→ **TASK GOAL**:
Exactly how many lines of the data below include the string "Frage"? State the number and nothing more.

→ **DATASET EXCERPTS**:
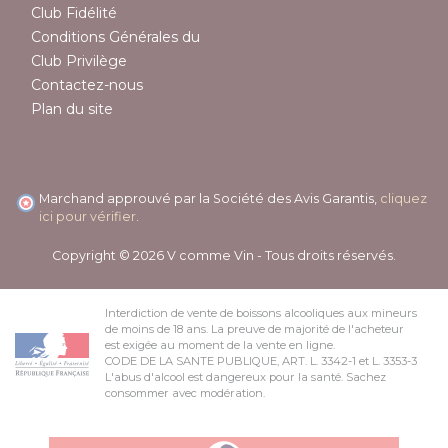
Club Fidélité
Conditions Générales du
Club Privilège
Contactez-nous
Plan du site
Marchand approuvé par la Société des Avis Garantis,
cliquez
ici pour vérifier
.
Copyright © 2026 V comme Vin - Tous droits réservés.
Interdiction de vente de boissons alcooliques aux mineurs
de moins de 18 ans. La preuve de majorité de l'acheteur
est exigée au moment de la vente en ligne.
CODE DE LA SANTE PUBLIQUE, ART. L. 3342-1 et L. 3353-3
L'abus d'alcool est dangereux pour la santé. Sachez
consommer avec modération.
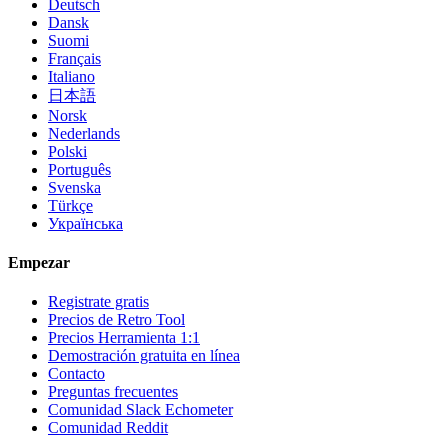
Deutsch
Dansk
Suomi
Français
Italiano
日本語
Norsk
Nederlands
Polski
Português
Svenska
Türkçe
Українська
Empezar
Registrate gratis
Precios de Retro Tool
Precios Herramienta 1:1
Demostración gratuita en línea
Contacto
Preguntas frecuentes
Comunidad Slack Echometer
Comunidad Reddit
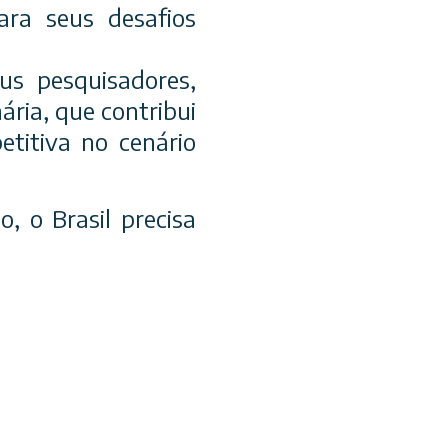
ara seus desafios
us pesquisadores,
ária, que contribui
etitiva no cenário
, o Brasil precisa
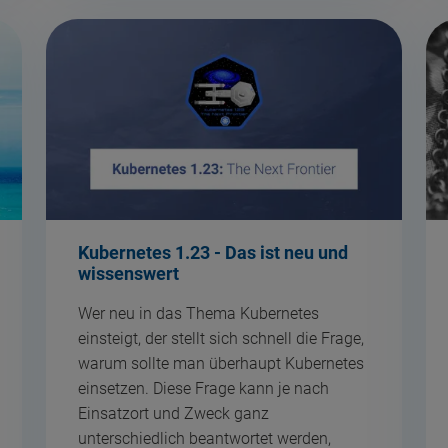
Kubernetes 1.23 - Das ist neu und
wissenswert
Wer neu in das Thema Kubernetes
einsteigt, der stellt sich schnell die Frage,
warum sollte man überhaupt Kubernetes
einsetzen. Diese Frage kann je nach
Einsatzort und Zweck ganz
unterschiedlich beantwortet werden,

→ **EXERCISE RESPONSE**:
2